ハイゼンベルグの自伝『部分と全体』にもこの訪問のことが書かれています。一方のボーアも、ハイゼンベルグへの手紙を書き、何度も書き直したそうですが、ついに投函されることはありませんでした。ボーアの死後、この手紙は封印されていましたが、この劇の公開によって起きた議論のために2002年に公開され、ウェブでも読むことができます。⇒ ボーアの手紙
今回の公演は、ハイゼンベルグの役はノーベル物理学賞を受賞されたディビッド・グロスさん、ボーアの役はノーベル化学賞を日本の白川英樹さんらと受賞されたアラン・ヒーガーさんという豪華キャストでした。
特に、ハイゼンベルグが核分裂連鎖反応の臨界量の計算を間違えていたことをボーアが指摘するところなど、ボーアとハイゼンベルグの議論が白熱するところは、科学者であるグロスさんとヒーガーさんの演技に臨場感がありました。

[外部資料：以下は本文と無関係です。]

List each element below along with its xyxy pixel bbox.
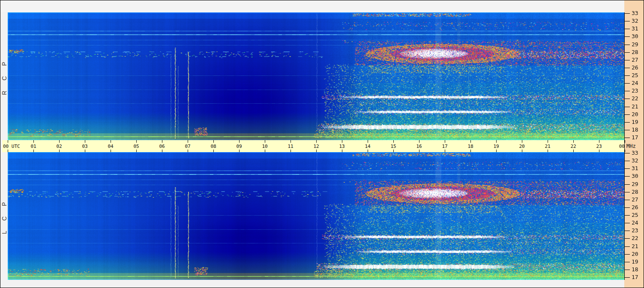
time-tick-mark — [188, 140, 188, 143]
frequency-tick-mark — [625, 176, 630, 177]
time-tick-mark — [265, 150, 265, 152]
frequency-tick-label: 26 — [632, 64, 643, 71]
time-tick-label: 13 — [335, 144, 348, 149]
time-tick-mark — [291, 140, 291, 143]
time-tick-mark — [522, 140, 522, 143]
frequency-tick-label: 27 — [632, 196, 643, 203]
bottom-margin — [1, 280, 624, 288]
time-tick-mark — [239, 140, 240, 143]
time-tick-label: 06 — [156, 144, 168, 149]
time-tick-mark — [291, 150, 291, 152]
time-tick-mark — [625, 150, 625, 152]
time-tick-label: 18 — [464, 144, 477, 149]
frequency-tick-label: 30 — [632, 173, 643, 180]
frequency-tick-mark — [625, 36, 630, 37]
time-tick-mark — [368, 140, 368, 143]
frequency-tick-label: 24 — [632, 219, 643, 226]
time-tick-mark — [188, 150, 188, 152]
frequency-tick-mark — [625, 83, 630, 84]
frequency-tick-label: 17 — [632, 274, 643, 281]
time-tick-mark — [33, 150, 34, 152]
frequency-tick-mark — [625, 254, 630, 255]
time-tick-mark — [548, 140, 548, 143]
time-tick-mark — [136, 140, 137, 143]
time-tick-mark — [368, 150, 368, 152]
frequency-tick-label: 28 — [632, 189, 643, 195]
frequency-tick-label: 31 — [632, 165, 643, 172]
time-tick-mark — [625, 140, 625, 143]
frequency-tick-mark — [625, 238, 630, 239]
time-tick-mark — [316, 140, 317, 143]
frequency-tick-mark — [625, 277, 630, 278]
time-tick-mark — [599, 150, 599, 152]
time-axis-band: 00 UTC0102030405060708091011121314151617… — [2, 140, 624, 152]
time-tick-label: 01 — [27, 144, 40, 149]
frequency-tick-mark — [625, 68, 630, 68]
frequency-tick-mark — [625, 130, 630, 130]
frequency-tick-label: 28 — [632, 49, 643, 56]
frequency-tick-label: 31 — [632, 25, 643, 32]
time-tick-mark — [342, 150, 342, 152]
time-tick-mark — [85, 150, 85, 152]
time-tick-mark — [342, 140, 342, 143]
time-tick-label: 07 — [181, 144, 194, 149]
frequency-tick-mark — [625, 99, 630, 99]
time-tick-label: 08 — [207, 144, 220, 149]
frequency-tick-mark — [625, 75, 630, 76]
time-tick-mark — [599, 140, 599, 143]
time-tick-label: 00 UTC — [3, 144, 20, 149]
time-tick-mark — [8, 150, 8, 152]
frequency-tick-label: 27 — [632, 57, 643, 63]
time-tick-label: 14 — [361, 144, 374, 149]
time-tick-mark — [393, 150, 394, 152]
frequency-tick-mark — [625, 153, 630, 153]
frequency-tick-mark — [625, 114, 630, 115]
time-tick-mark — [496, 150, 497, 152]
time-tick-mark — [470, 140, 471, 143]
time-tick-mark — [111, 140, 111, 143]
time-tick-mark — [445, 140, 445, 143]
frequency-tick-mark — [625, 161, 630, 161]
frequency-tick-mark — [625, 168, 630, 169]
frequency-tick-label: 19 — [632, 258, 643, 265]
frequency-tick-mark — [625, 138, 630, 138]
time-tick-mark — [59, 150, 60, 152]
time-tick-mark — [162, 150, 162, 152]
time-tick-mark — [573, 150, 574, 152]
time-tick-mark — [419, 150, 419, 152]
time-tick-mark — [316, 150, 317, 152]
time-tick-mark — [419, 140, 419, 143]
frequency-tick-label: 19 — [632, 119, 643, 126]
time-tick-label: 17 — [438, 144, 451, 149]
frequency-tick-label: 21 — [632, 243, 643, 250]
time-tick-label: 21 — [541, 144, 554, 149]
time-tick-label: 09 — [233, 144, 246, 149]
time-tick-label: 22 — [567, 144, 580, 149]
time-tick-label: 23 — [593, 144, 605, 149]
frequency-tick-mark — [625, 52, 630, 53]
frequency-tick-mark — [625, 91, 630, 91]
time-tick-label: 04 — [104, 144, 117, 149]
spectrograph-window: AJ4CO Observatory 08 Jan 2014 - DPS on T… — [0, 0, 644, 288]
frequency-tick-label: 32 — [632, 18, 643, 24]
frequency-tick-label: 18 — [632, 266, 643, 273]
frequency-tick-label: 29 — [632, 41, 643, 48]
rcp-axis-label: R C P — [1, 12, 7, 140]
frequency-tick-mark — [625, 270, 630, 270]
frequency-tick-mark — [625, 192, 630, 192]
frequency-tick-label: 23 — [632, 87, 643, 94]
frequency-tick-mark — [625, 184, 630, 185]
time-tick-label: 20 — [515, 144, 528, 149]
time-tick-label: 16 — [413, 144, 425, 149]
time-tick-label: 12 — [310, 144, 323, 149]
lcp-axis-label-text: L C P — [1, 198, 8, 234]
frequency-tick-label: 26 — [632, 204, 643, 211]
frequency-tick-label: 25 — [632, 72, 643, 79]
time-tick-mark — [162, 140, 162, 143]
frequency-tick-mark — [625, 29, 630, 29]
frequency-tick-mark — [625, 60, 630, 60]
lcp-spectrogram — [8, 152, 625, 280]
frequency-tick-label: 22 — [632, 235, 643, 242]
time-tick-mark — [136, 150, 137, 152]
frequency-tick-label: 17 — [632, 134, 643, 141]
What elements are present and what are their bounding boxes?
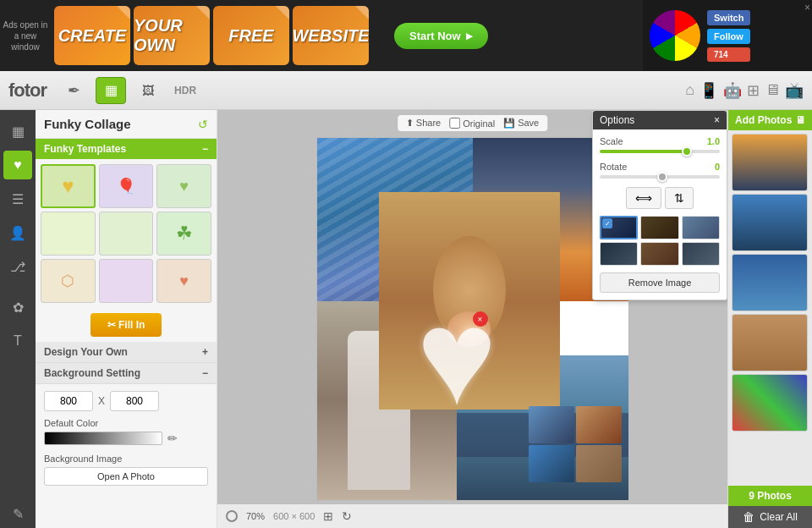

この劇は、日本でも新国立劇場などで公演されているようですが、今回のように科学者による演技を試みるのもおもしろいのではないかと思いました。
公演の後には、作者のフレインさんや、グロスさん、ヒーガーさんらのパネル討論会がありました。
フレインさんによると、最近に公開されたボーアの手紙やハイゼンベルグの手紙から、ハイゼンベルグはボーアにドイツの原子爆弾製造計画について英米側に伝えてもらうことを期待したと考えられるそうです。たしかに、ナチスの盗聴を受けていたハイゼンベルグが、当時ドイツの敵国人で半分ユダヤ人であり、また反独活動をしていたことでも知られるボーアに、ドイツの秘密計画の話をしたのは何か覚悟があったとも考えられます。グロスさんは、「これでまた脚本を書き直すことになるのか」と、作者のフレインさんに突っ込んでいました。
また、科学者の社会責任についても取り上げられました。会場から、科学者は自分の研究が社会に害悪をもたらすことになることがわかっているときに、倫理的な理由から研究を止めることができるのかという質問があり、ひとしきり議論になりました。